# My new Bremont Supermarine Descent



## tarichar (Nov 25, 2010)

My pics don't do justice to the beauty of this watch, though Samanator's pics really show the watch off to good effect. The lume is very strong and lasts all night. The shiny chapter rings and hands really help the watch to stand out and it's really hard to capture that aspect in a picture.


----------



## KUNISMAN (Apr 30, 2011)

Congrats on your new watch, never seen a DLC before.:-!
Nice "El Primero" too although both couldn´t be further apart from the G´s - Now that´s eclectic...:-d


----------



## tarichar (Nov 25, 2010)

Thanks Kunisman. I'm mainly a tool watch kind of guy. It took me a long while and a lot of watches to figure that out. But I still like a "fancy" watch for work and nice occasions. Now I can have the best of both worlds.


----------



## tlinn (Nov 26, 2006)

Very nice.

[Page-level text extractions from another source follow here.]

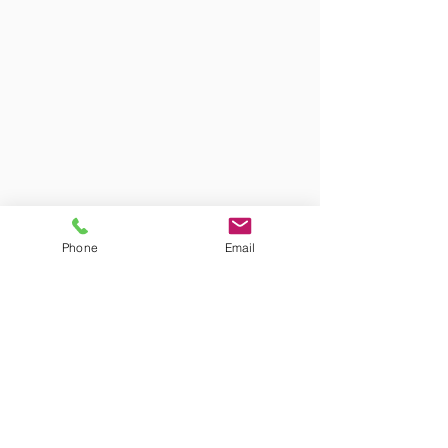
Phone
Email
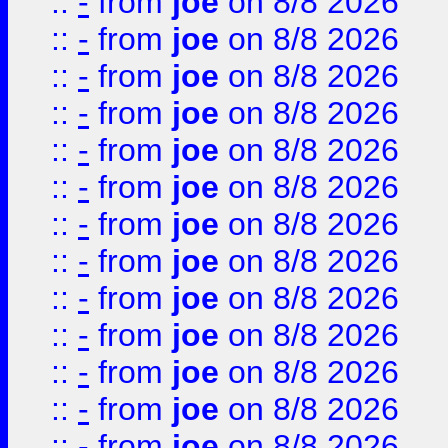
::
-
from
joe
on 8/8 2026
::
-
from
joe
on 8/8 2026
::
-
from
joe
on 8/8 2026
::
-
from
joe
on 8/8 2026
::
-
from
joe
on 8/8 2026
::
-
from
joe
on 8/8 2026
::
-
from
joe
on 8/8 2026
::
-
from
joe
on 8/8 2026
::
-
from
joe
on 8/8 2026
::
-
from
joe
on 8/8 2026
::
-
from
joe
on 8/8 2026
::
-
from
joe
on 8/8 2026
::
-
from
joe
on 8/8 2026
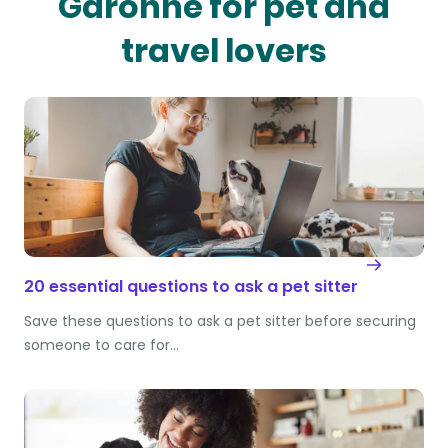
Garonne for pet and
travel lovers
20 essential questions to ask a pet sitter
Save these questions to ask a pet sitter before securing
someone to care for…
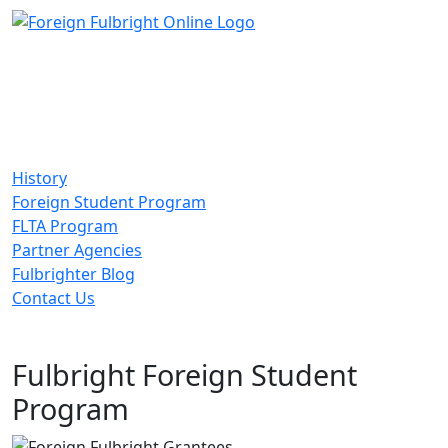
History
Foreign Student Program
FLTA Program
Partner Agencies
Fulbrighter Blog
Contact Us
Fulbright Foreign Student
Program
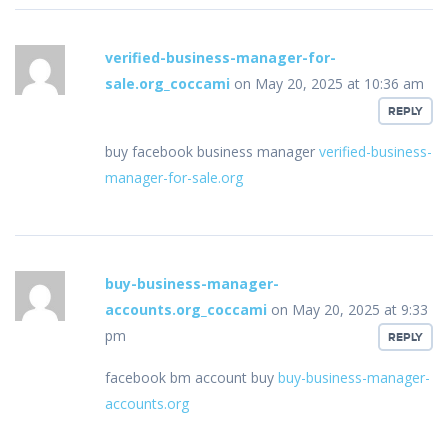
verified-business-manager-for-
sale.org_coccami
on May 20, 2025 at 10:36 am
REPLY
buy facebook business manager
verified-business-
manager-for-sale.org
buy-business-manager-
accounts.org_coccami
on May 20, 2025 at 9:33
pm
REPLY
facebook bm account buy
buy-business-manager-
accounts.org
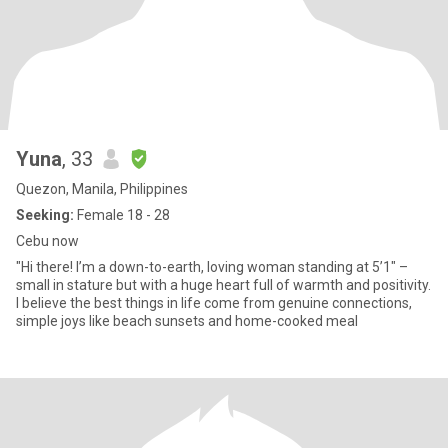
Yuna
, 33
Quezon, Manila, Philippines
Seeking:
Female 18 - 28
Cebu now
"Hi there! I’m a down-to-earth, loving woman standing at 5’1" –
small in stature but with a huge heart full of warmth and positivity.
I believe the best things in life come from genuine connections,
simple joys like beach sunsets and home-cooked meal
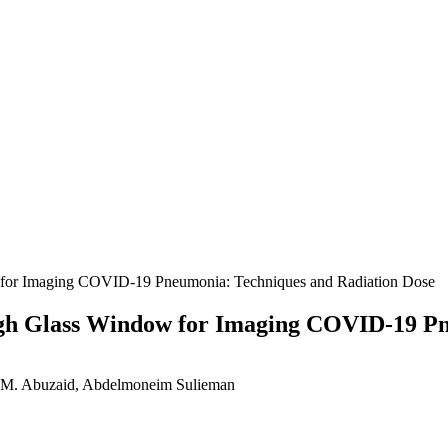
for Imaging COVID-19 Pneumonia: Techniques and Radiation Dose
gh Glass Window for Imaging COVID-19 Pn
 M. Abuzaid, Abdelmoneim Sulieman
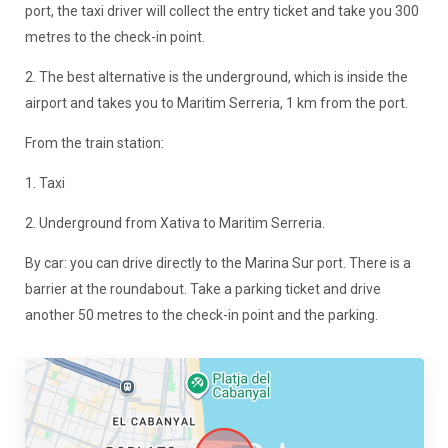
port, the taxi driver will collect the entry ticket and take you 300
metres to the check-in point.
2. The best alternative is the underground, which is inside the
airport and takes you to Maritim Serreria, 1 km from the port.
From the train station:
1. Taxi
2. Underground from Xativa to Maritim Serreria.
By car: you can drive directly to the Marina Sur port. There is a
barrier at the roundabout. Take a parking ticket and drive
another 50 metres to the check-in point and the parking.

Welcome to the Bremont club.

T


----------



## Cybotron (Dec 7, 2006)

Very nice. Congrats.


----------



## spm17 (Sep 15, 2009)

Absolutely beautiful. Love it man...wear it in good health.

Shawn


----------



## HR F1 (Dec 14, 2006)

Congrats! They must have updated/changed the Descent as it used to have the mint green indices/lumed sapphire bezel but now they are all white; good looking either way.


----------



## fasthandssam (Feb 9, 2011)

SWEET! Congratulations


----------



## nolanz14 (Dec 12, 2009)

I was just thinking the same thing. Congrats on your Decent OP.



HR F1 said:


> Congrats! They must have updated/changed the Descent as it used to have the mint green indices/lumed sapphire bezel but now they are all white; good looking either way.


----------



## fasthandssam (Feb 9, 2011)

And, upon closer inspection, that lume looks killer. I personally think it looks cooler than the green, which is pretty awesome itself. I hate how awesome all of Bremont's watches are- it makes choosing one to fall in love with that much more difficult!


----------



## CaptLeslie (May 15, 2011)

To refresh your memory here is a look at that mint green bezel! The Bremont web site still shows the green on the Descent model, but the white on the black Descent does look way cool! :-! Cheers Jim b-)


----------